Текст на афише:. Великолепная выставка доктора Блэка. Изумительный музей анатомии и живых существ в рамках Американской ярмарки. Изображения мифических созданий и невероятных животных. Диковинки и монстры. Существа из другой эпохи. Вы никогда не видели ничего подобного. Патологические случаи. Лекции по вечерам. Вход – десять центов

Вскоре Блэк понял, что публику не переубедить никакими разумными научными доводами. Он нуждался в доказательствах и понял, что ему придется создать их самостоятельно. По его мнению, та же логика, которая помогала ему исцелять или устранять уродство, теперь послужит ему для совершенно противоположной цели. Он решил, что ему необходимо создать то, что изначально было задумано телом (природой).

На следующие несколько месяцев, во время которых Блэк полностью перестроил свое шоу, он исчез из виду. Он работал в уединении своего ярмарочного фургона. Блэк начал с трупов мелких животных, соединяя между собой различные их части и пытаясь сформировать собственное представление о том, как могли выглядеть древние создания. Летом 1882 года с помощью своего десятилетнего сына Альфонса Блэк часто совершал вылазки за мелкой дичью. Когда охота была успешной, отец и сын приносили добычу в фургон, стоявший на лугу в сорока милях к северу от Филадельфии, и там разрезали тела животных. Однажды Блэку удалось собрать из этих компонентов некое подобие куклы, похожей на маленькую гарпию. Нижняя часть принадлежала индейке; мягкие редкие перья росли на голой и жесткой коже шеи. Наверху находилась голова маленького ребенка, отрезанная Блэком у трупа. Он назвал создание Евой.

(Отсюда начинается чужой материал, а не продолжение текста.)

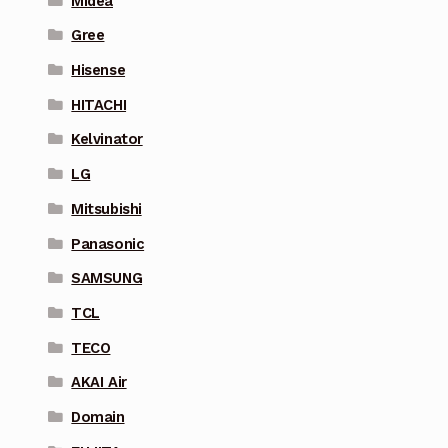
Midea
Gree
Hisense
HITACHI
Kelvinator
LG
Mitsubishi
Panasonic
SAMSUNG
TCL
TECO
AKAI Air
Domain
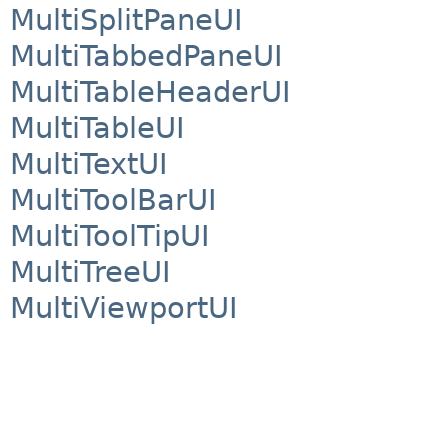
MultiSplitPaneUI
MultiTabbedPaneUI
MultiTableHeaderUI
MultiTableUI
MultiTextUI
MultiToolBarUI
MultiToolTipUI
MultiTreeUI
MultiViewportUI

За Евой последовали еще более замысловатые творения. Обладая знаниями в области физиологии и анатомии живых существ, Блэк взялся за создание того, что, как он считал, по замыслу природы все еще должно было существовать. Таким образом, в 1883 году он построил и оборудовал удивительный кабинет диковинок, чучел – копий мифических созданий. Человеческие останки, использованные в процессе создания этих диковинок, по всей вероятности, были принесены доктором и Альфонсом с кладбищ.

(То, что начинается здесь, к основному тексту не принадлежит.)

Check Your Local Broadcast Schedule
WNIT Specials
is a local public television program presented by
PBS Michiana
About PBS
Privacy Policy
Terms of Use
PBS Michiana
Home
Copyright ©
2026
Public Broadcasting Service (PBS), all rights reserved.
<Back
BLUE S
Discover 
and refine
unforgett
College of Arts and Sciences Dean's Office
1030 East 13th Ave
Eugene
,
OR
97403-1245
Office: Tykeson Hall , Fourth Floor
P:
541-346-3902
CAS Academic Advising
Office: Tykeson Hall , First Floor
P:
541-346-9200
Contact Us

Блэк представил свой переоснащенный кабинет публике весной 1884 года, путешествуя по стране вместе с Элизой и двумя их детьми. Несмотря на постоянные проблемы с местной полицией, его шоу имело шумный успех.

9 мая 1883 года

Они собирались в толпы, как рои вредоносных насекомых. Они были растеряны и перешептывались между собой. Тень подозрения омрачала их лица, придавая всем, кто смотрел на мою работу и верил тому, что представало их взглядам, зловещий вид. Они видели отблески истории жизни на Земле.

На выставку стекались толпы восторженных, но порой испуганных или разгневанных посетителей. Одна из газет написала следующее: «Составные чучела доктора Блэка представляют собой довольно жуткое зрелище. Животные выглядят такими настоящими, как будто их глаза могут в любой момент распахнуться. Достаточно их подтолкнуть, и они проснутся».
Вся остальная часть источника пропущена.